START SUPPLIED INFORMATION
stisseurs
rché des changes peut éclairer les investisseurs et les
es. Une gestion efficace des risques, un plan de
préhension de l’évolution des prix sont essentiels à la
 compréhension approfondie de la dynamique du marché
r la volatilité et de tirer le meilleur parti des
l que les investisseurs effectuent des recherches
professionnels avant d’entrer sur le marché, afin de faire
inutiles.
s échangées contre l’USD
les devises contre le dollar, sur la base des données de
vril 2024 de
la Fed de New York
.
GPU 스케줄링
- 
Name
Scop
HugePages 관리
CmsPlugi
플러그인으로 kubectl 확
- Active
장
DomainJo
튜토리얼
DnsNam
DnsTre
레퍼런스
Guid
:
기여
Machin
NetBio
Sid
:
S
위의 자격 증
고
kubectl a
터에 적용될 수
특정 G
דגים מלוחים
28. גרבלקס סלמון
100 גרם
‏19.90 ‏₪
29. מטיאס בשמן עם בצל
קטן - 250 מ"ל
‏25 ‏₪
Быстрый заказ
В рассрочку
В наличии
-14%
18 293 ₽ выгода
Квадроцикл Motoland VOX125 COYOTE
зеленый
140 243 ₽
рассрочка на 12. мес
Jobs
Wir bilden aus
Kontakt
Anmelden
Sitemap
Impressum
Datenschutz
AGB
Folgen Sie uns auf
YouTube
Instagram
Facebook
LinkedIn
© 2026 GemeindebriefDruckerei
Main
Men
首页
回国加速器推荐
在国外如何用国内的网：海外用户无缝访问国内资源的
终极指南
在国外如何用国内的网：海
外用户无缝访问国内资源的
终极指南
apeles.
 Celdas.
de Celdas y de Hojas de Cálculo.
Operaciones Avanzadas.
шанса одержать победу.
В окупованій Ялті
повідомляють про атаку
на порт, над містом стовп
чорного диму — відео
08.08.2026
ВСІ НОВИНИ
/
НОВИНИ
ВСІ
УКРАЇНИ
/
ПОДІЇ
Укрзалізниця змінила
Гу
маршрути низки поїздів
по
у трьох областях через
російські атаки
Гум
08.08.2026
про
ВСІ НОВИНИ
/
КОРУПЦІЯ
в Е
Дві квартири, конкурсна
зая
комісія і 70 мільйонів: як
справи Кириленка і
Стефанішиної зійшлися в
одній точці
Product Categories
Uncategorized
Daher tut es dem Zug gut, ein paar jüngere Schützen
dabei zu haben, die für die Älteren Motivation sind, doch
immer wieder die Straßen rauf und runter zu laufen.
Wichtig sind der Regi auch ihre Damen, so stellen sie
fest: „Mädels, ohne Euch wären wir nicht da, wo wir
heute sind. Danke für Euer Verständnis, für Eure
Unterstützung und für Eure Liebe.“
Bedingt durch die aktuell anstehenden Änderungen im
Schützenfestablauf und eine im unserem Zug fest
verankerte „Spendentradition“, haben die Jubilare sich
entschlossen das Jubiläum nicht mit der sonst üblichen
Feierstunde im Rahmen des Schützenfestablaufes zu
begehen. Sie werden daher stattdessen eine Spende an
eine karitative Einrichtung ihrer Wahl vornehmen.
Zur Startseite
END SUPPLIED INFORMATION
**PROBLEM TO SOLVE**
This exercise requires the lines of the entries containing the string "eine".

**YOUR RESPONSE**
Schützenfestablauf und eine im unserem Zug fest
begehen. Sie werden daher stattdessen eine Spende an
eine karitative Einrichtung ihrer Wahl vornehmen.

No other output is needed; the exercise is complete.